As a result of the above, whether or not Plaintiff was hired pursuant to the career service provisions is irrelevant for two reasons. First, the hiring process that the County used, in and of itself, does not confer any status on prospective employees. That is, until the time of hire, prospective employees are not in the career service or the exempt service because they are not yet employees. As this process does not confer any employment status on prospective employees, an employee does not gain his or her status until the time of hire. While it is possible that the method of recruitment may be relevant to determining employment status in a case where it is unclear whether the employee was hired into the career service or the exempt service, it is irrelevant in cases such as this where the employment contract unambiguously places the employee into the exempt service.

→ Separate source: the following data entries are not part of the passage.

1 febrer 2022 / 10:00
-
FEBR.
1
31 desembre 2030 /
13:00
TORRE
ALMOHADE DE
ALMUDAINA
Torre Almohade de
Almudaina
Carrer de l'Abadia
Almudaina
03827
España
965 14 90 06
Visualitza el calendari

Second, because Plaintiff signed a fully integrated and unambiguous contract at the time of hire, evidence of the process used to recruit her cannot be used to vary the terms of the contract. As discussed in the Court's Opinion, when a contract "represents a final and complete expression of the parties' agreement," it is considered integrated. Lenzi v. Hahnemann Univ., 664 A.2d 1375, 1379 (Pa. Super. Ct. 1995). "Once a writing is determined to be the parties' entire contract, the parol evidence rule applies and evidence of any previous oral or written negotiations or agreements involving the same subject matter as the contract is almost always inadmissible to explain or vary the terms of the contract." Yocca v. Pittsburgh Steelers Sports, Inc., 854 A.2d 425, 436-37 (Pa. 2004). Here, because Plaintiff signed a fully integrated and unambiguous contract, the parol evidence rule bars Plaintiff from using her pre-formation interactions with County employees to vary the terms of her contract with the County.

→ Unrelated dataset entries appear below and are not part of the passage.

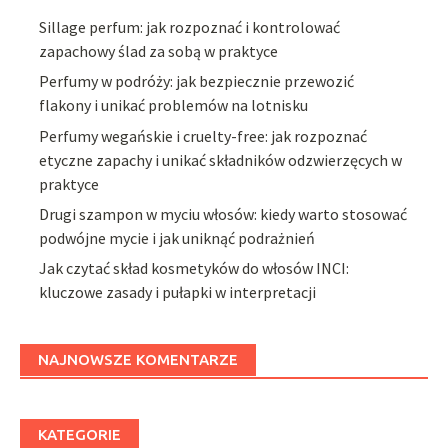
Sillage perfum: jak rozpoznać i kontrolować
zapachowy ślad za sobą w praktyce
Perfumy w podróży: jak bezpiecznie przewozić
flakony i unikać problemów na lotnisku
Perfumy wegańskie i cruelty-free: jak rozpoznać
etyczne zapachy i unikać składników odzwierzęcych w
praktyce
Drugi szampon w myciu włosów: kiedy warto stosować
podwójne mycie i jak uniknąć podrażnień
Jak czytać skład kosmetyków do włosów INCI:
kluczowe zasady i pułapki w interpretacji
NAJNOWSZE KOMENTARZE
KATEGORIE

Next, Plaintiff argues that the Court committed a clear error of law and fact with respect to its interpretation of the employment contract. (Doc. 114 at 6-11). Plaintiff's argument in this respect largely takes issue with the Court's holding that the word "exempt" in the employment contract refers to the exempt service. Plaintiff argues that "exempt" refers to exempt status under the Fair Labor Standards Act or, at the very least, is ambiguous.

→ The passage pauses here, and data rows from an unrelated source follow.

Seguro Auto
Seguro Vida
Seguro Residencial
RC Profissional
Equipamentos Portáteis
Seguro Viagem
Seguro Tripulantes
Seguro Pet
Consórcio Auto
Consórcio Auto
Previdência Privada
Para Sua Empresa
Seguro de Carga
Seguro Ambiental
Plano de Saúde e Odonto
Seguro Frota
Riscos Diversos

The Court notes that Plaintiff already made this argument in her opposition to summary judgment, and the Court has already addressed it. (Doc. 94 at 14-15; Doc. 108 at 14). As such, this argument is improper on a Motion to Amend or Alter Judgment as it is nothing more than an attempt "to reargue matters already argued and disposed of or as an attempt to relitigate a point of disagreement between the Court and the litigant." Donegan, 877 F. Supp. 2d at 226. Further, the argument is without merit for at least two reasons. First, all of Plaintiff's arguments as to why "exempt," as used in the employment contract, is ambiguous ignore a basis tenet of contract interpretation that "[t]he meaning of a particular phrase is not properly determined by considering the phrase in isolation but by reading it in harmony with the rest of the contract." Contrans, Inc. v. Ryder Truck Rental, Inc., 836 F.2d 163, 169 (3d Cir. 1987). While Plaintiff urges this Court to read "exempt" to mean exempt status under the Fair Labor Standards Act, the contract makes no reference to the Fair Labor Standards Act. However, the contract does indicate that Plaintiff's position "is 'At Will' consistent with applicable PA State Law." (Doc. 69-4). Accordingly, reading "exempt" as referring to exempt service is consistent with the rest of the contract.
Second, even if this Court were to assume Plaintiff is correct, and that "exempt" refers to the Fair Labor Standards Act, it would not change the outcome of the case. Even if "exempt" does not refer to exempt service employee, the letter clearly identifies Plaintiff as an at-will employee. Thus, even accepting Plaintiff's interpretation of "exempt" as used in the contract, the document still unambiguously establishes that Plaintiff was hired on an at- will employment basis and could be fired without just cause. Because she was hired as an at-will employee, she was necessarily an exempt service employee.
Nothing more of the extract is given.